Auch für Katja Suding hat 2011 enorm viel verändert - von der weitgehend unbekannten FDP-Hoffnungsträgerin hin zur Fraktionschefin und zum Politstar. Sollte Scholz 2015 einen Koalitionspartner brauchen und die Wahl auf die FDP fallen, könnte Suding sogar Zweite Bürgermeisterin werden. Dass sie Scholz beim Neujahrsempfang alles Gute wünschte, hatte aber nichts zu bedeuten - das taten alle Besucher. Interessanter war schon, dass Suding zu Silvester die Rolle der Frau an der Seite eines Alphatieres gespielt hatte - bei einer privaten Mottoparty (Thema: James Bond) erschien sie als Bond-Girl.

Angesichts der Tatsache, dass fast alle anwesenden Politiker im Vergleich zum Vorjahr eine neue Rolle ausfüllten, bildeten die anderen 500 Besucher den Fels in der Brandung. So überbrachten einer langen Tradition folgend wieder Hamburger Originale wie der Wasserträger Hummel, die Zitronenjette und der Udel (Polizist) ihre besten Wünsche und das eine oder andere Präsent, zum Beispiel eine Südfrucht. "Zitronen geben Kraft, die braucht der Bürgermeister zum ordentlichen Regieren", sagte Christa Prehn, die als Zitronenjette zum gefühlt zehnten Mal an dem Empfang teilnahm - ihr Mann Harry war als Hummel noch häufiger dabei.

Regelmäßige Besucher an Neujahr sind auch die "Schaltjahreskinder". Für die rund 1000 am 29. Februar geborenen Hamburger ist 2012 ein besonderes Jahr - dürfen sie doch ausnahmsweise richtig Geburtstag feiern.

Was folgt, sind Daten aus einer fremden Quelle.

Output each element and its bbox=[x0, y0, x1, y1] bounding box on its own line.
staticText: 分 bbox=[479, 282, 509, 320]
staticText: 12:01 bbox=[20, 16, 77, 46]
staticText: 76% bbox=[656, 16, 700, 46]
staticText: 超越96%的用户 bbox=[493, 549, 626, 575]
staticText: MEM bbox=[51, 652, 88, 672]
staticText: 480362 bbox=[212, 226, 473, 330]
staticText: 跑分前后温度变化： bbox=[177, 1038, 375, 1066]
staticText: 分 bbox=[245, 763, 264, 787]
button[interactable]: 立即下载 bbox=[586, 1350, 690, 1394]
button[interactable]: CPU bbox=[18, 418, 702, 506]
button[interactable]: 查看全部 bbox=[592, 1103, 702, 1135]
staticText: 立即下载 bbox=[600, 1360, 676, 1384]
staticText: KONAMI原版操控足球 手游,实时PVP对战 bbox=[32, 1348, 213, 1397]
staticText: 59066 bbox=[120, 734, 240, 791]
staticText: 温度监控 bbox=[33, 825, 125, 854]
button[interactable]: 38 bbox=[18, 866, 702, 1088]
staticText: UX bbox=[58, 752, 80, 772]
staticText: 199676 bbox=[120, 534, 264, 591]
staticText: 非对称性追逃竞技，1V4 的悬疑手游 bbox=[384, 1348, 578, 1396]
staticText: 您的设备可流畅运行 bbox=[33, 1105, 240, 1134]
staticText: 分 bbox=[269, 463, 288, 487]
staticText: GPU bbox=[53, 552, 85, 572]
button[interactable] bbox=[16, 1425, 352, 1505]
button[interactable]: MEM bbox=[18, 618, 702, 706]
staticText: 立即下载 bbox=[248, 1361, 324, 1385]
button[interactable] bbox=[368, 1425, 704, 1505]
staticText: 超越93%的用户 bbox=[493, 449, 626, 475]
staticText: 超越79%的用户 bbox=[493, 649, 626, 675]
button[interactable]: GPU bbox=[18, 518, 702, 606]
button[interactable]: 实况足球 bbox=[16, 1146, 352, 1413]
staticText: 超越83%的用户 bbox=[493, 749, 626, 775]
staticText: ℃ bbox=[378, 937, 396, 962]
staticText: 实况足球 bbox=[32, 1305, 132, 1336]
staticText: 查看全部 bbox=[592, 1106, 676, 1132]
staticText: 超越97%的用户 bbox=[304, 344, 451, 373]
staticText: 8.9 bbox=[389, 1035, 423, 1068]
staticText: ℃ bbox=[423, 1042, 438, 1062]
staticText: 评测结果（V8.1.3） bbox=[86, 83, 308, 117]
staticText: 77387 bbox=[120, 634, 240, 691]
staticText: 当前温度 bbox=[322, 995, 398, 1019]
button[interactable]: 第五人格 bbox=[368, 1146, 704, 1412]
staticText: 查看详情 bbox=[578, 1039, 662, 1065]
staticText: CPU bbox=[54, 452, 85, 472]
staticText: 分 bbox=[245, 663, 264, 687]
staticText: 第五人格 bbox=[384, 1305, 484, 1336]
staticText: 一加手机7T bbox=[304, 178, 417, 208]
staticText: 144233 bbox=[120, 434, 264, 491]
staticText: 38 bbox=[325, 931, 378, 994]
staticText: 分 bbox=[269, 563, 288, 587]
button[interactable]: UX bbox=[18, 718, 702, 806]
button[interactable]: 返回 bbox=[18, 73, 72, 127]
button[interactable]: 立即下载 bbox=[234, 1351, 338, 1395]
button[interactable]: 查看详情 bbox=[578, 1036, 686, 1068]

Sibilla Rumstick, die in zwei Monaten "21" wird, hatte einen Wunsch an den Bürgermeister: "Wenn wir als Gruppe mal zusammen Silvester feiern, würden wir das gern in diesem Saal tun", sagte sie mit Blick in den prächtigen Kaisersaal, in dem sich die Gäste nach der Begrüßung des Bürgermeisters sammelten.

Scholz selbst, nach zwei Wochen Urlaub auf den Kanaren sichtlich erholt, hatte auch einige Wünsche und gute Vorsätze fürs neue Jahr: "Dass wir gut durch diese schwierigen Zeiten kommen. Es wird ja nicht einfacher in Hamburg und Europa. Ich selber habe mir vorgenommen, dass ich mehr laufe." Über seinen Jahreswechsel verriet der Bürgermeister nur, dass es "ein guter Rutsch" war und er den Abend daheim in Altona verbracht habe. Seine Einsilbigkeit hinsichtlich privater Fragen hielt die Hamburger aber nicht davon ab, dem Bürgermeister sehr herzlich zu begegnen. Kamen in früheren Jahren schon mal politische Gegner zum Neujahrsempfang, um ein Anliegen zu artikulieren, blieb das anno 2012 völlig aus. "Die Menschen waren alle sehr freundlich", stellte Scholz fest. "Das hebt auch die eigene Stimmung."

Allerdings hat auch der Andrang deutlich abgenommen. Waren es zu Beginn der Von-Beust-Ära noch gut 2000 Besucher, kamen gestern nur rund 500 - was wohl auch dem schlechten Wetter geschuldet war. So musste das Polizeiorchester das Hamburg-Lied statt vor dem Rathaus im Eingangsbereich anstimmen. Auch eine ungewohnte Rolle.